* _What you have to do_: Below are the records; copy every line in them that holds the string "rutinitas".

___ Data for review

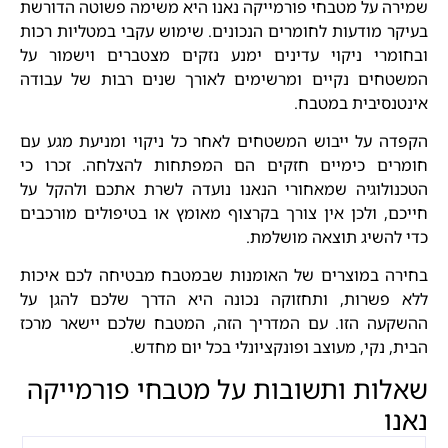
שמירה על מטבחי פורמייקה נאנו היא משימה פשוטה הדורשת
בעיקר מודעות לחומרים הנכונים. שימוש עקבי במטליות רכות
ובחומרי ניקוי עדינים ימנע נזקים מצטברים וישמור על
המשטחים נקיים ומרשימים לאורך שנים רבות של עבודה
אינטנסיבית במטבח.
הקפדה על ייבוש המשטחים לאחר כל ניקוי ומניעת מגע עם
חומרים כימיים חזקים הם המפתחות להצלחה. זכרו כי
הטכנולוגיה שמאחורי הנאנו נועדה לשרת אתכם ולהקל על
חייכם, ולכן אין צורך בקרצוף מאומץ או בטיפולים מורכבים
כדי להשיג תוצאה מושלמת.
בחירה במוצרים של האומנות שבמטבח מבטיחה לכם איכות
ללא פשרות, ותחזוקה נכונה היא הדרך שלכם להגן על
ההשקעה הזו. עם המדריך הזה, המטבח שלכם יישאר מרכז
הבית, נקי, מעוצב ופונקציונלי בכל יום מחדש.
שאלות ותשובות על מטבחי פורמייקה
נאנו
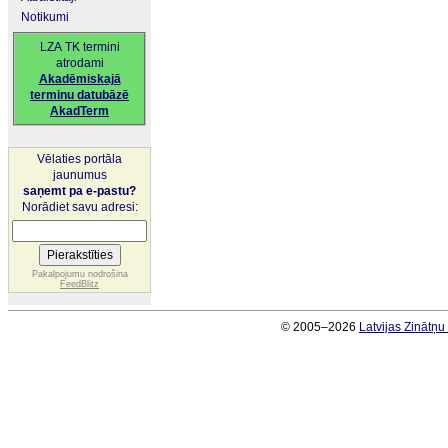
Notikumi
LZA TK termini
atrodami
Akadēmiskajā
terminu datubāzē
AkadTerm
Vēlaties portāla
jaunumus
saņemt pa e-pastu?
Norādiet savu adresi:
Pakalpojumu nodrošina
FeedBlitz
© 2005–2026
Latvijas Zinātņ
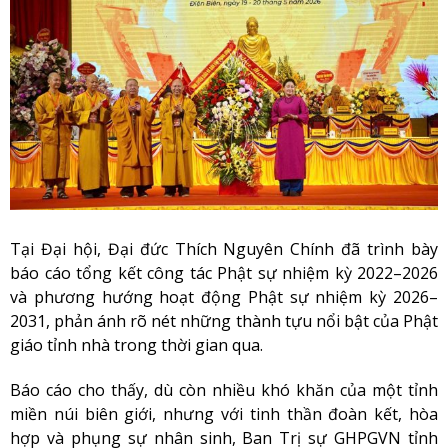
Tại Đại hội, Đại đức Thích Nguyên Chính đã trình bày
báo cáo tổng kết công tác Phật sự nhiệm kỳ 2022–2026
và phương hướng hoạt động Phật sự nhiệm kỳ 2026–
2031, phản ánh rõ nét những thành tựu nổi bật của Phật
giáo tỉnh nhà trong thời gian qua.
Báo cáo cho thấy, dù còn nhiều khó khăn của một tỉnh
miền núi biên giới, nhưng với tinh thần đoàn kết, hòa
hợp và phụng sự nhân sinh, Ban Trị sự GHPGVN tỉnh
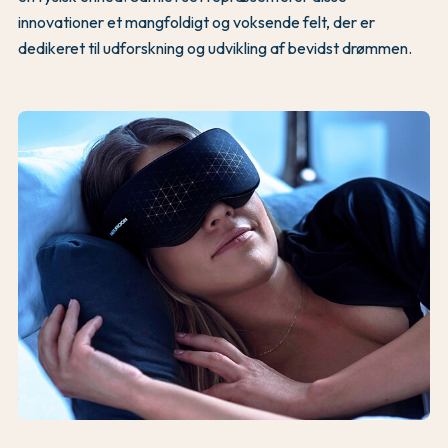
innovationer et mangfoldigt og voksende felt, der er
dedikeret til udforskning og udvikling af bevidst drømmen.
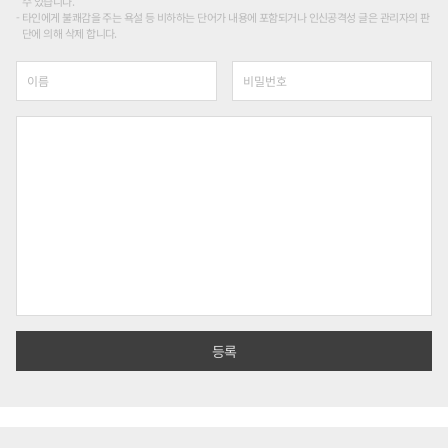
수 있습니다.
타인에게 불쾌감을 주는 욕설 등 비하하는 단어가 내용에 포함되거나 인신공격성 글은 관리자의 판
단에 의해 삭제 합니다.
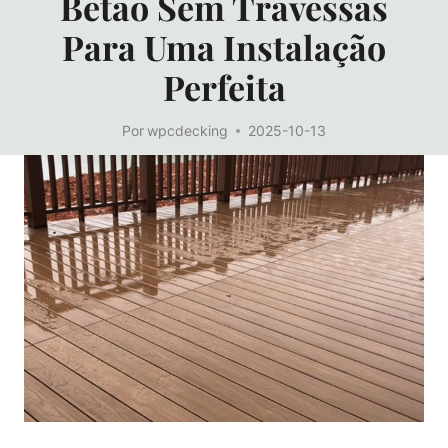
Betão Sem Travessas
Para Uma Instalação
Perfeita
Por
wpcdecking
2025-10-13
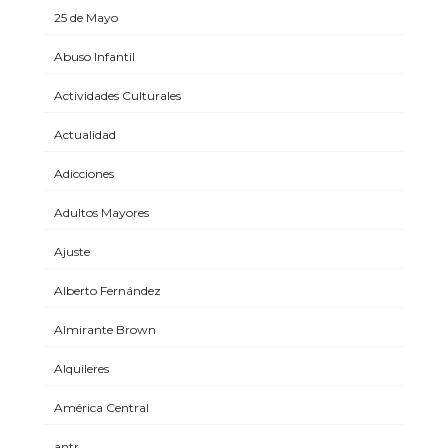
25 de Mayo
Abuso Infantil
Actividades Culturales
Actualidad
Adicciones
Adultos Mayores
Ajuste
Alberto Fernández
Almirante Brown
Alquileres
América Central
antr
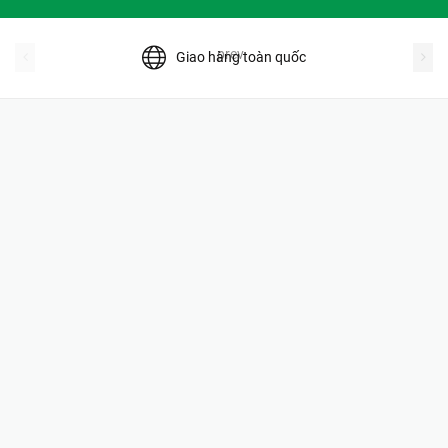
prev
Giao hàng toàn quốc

______
___ Data for review

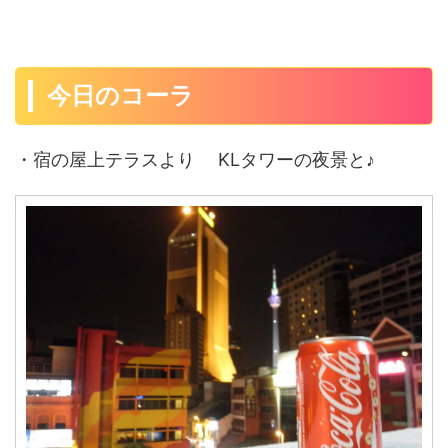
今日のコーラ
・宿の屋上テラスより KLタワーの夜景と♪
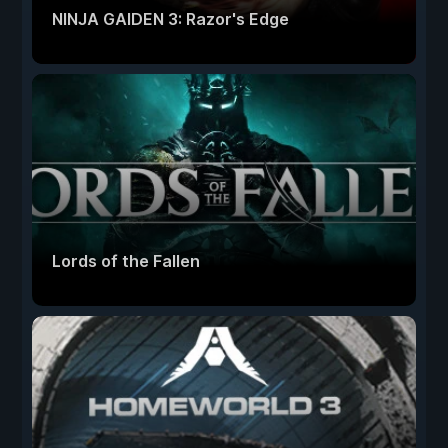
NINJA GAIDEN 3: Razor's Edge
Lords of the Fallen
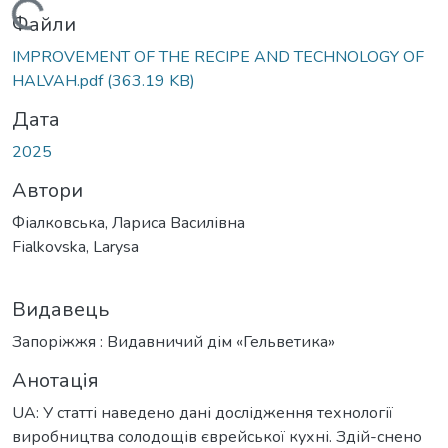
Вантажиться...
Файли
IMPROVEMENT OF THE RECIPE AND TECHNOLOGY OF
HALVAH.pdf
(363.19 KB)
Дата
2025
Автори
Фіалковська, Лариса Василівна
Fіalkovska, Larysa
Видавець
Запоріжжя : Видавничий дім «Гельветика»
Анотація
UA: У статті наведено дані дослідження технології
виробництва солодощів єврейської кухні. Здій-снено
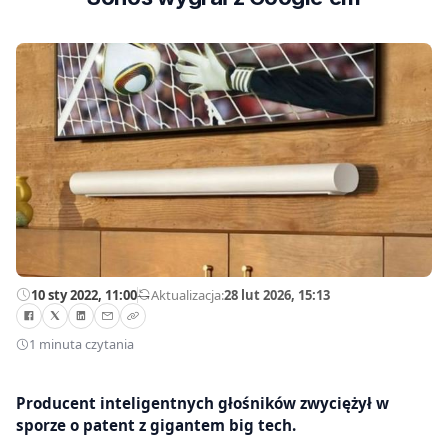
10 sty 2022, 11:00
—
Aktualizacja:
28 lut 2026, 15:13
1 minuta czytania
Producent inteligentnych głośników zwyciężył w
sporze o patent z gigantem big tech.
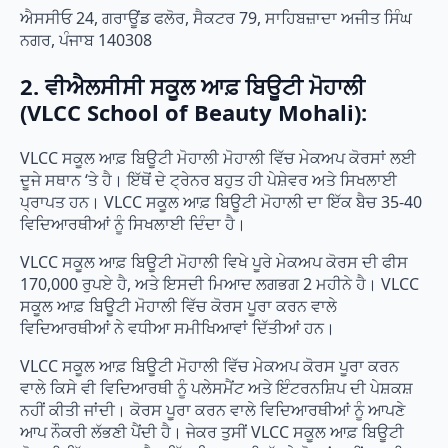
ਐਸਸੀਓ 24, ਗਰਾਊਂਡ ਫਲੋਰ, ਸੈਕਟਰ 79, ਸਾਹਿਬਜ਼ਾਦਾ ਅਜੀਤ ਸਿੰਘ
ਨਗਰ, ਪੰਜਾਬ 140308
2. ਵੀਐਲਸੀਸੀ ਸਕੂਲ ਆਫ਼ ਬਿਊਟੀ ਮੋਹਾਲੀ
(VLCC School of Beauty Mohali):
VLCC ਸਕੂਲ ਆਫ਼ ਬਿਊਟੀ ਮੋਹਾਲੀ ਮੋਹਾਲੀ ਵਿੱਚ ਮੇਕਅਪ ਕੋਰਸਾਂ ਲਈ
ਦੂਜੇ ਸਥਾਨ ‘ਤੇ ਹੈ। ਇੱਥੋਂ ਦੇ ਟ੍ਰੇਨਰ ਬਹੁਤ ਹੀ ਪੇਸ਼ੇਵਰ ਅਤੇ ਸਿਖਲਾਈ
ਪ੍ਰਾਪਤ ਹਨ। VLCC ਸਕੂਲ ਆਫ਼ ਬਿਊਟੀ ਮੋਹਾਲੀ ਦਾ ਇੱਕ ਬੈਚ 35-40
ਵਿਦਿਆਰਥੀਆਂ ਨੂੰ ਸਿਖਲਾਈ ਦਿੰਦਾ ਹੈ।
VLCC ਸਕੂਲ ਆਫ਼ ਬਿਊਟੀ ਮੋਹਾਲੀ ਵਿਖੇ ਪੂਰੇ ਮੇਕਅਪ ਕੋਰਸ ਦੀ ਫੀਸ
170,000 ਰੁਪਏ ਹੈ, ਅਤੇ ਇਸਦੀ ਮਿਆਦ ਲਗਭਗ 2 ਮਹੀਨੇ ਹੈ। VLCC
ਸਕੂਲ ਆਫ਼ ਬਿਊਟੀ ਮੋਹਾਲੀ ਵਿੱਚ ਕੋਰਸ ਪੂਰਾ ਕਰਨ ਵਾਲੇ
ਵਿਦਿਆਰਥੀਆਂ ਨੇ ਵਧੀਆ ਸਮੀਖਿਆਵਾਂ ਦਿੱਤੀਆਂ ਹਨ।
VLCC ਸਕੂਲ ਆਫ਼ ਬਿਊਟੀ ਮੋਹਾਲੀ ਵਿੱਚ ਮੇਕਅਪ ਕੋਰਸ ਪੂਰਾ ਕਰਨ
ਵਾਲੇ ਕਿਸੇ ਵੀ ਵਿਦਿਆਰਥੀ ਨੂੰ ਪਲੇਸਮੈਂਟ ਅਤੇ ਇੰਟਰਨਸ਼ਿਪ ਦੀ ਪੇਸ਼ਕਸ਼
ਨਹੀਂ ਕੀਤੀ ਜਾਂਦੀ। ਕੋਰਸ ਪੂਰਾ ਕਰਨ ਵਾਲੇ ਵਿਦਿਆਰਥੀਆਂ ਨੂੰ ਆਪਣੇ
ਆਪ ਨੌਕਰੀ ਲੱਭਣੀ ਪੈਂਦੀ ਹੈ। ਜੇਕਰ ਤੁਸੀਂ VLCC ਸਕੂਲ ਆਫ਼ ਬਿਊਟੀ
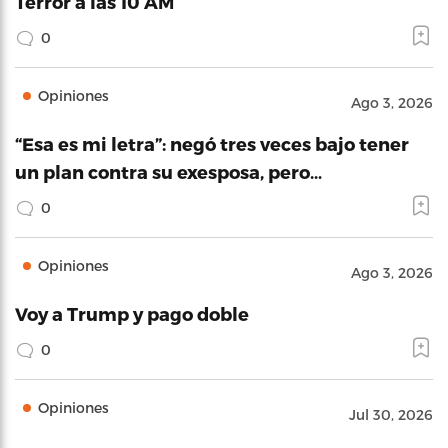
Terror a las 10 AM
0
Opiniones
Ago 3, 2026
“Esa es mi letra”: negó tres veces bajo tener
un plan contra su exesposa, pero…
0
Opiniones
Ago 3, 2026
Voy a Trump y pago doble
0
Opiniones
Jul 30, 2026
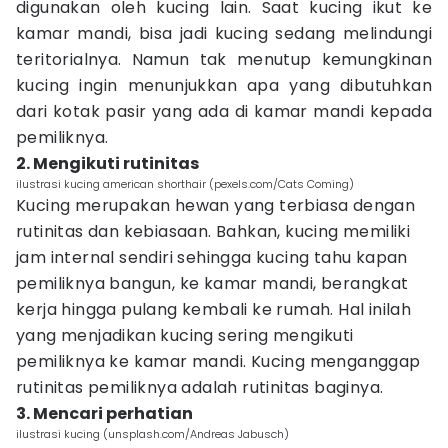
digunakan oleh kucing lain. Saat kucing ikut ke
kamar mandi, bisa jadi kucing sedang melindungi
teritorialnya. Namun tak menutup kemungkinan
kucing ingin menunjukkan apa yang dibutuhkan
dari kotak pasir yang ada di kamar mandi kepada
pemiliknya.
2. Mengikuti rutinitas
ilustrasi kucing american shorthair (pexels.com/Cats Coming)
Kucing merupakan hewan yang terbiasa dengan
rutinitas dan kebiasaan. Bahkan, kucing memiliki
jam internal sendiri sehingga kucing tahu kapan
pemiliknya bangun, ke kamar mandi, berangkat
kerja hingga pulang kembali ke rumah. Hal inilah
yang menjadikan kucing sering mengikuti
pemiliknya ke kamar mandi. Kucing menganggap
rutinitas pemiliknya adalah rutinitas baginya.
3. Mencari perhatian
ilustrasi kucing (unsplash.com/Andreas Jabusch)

______

* _Response for this exercise_:
2. Mengikuti rutinitas
rutinitas dan kebiasaan. Bahkan, kucing memiliki
rutinitas pemiliknya adalah rutinitas baginya.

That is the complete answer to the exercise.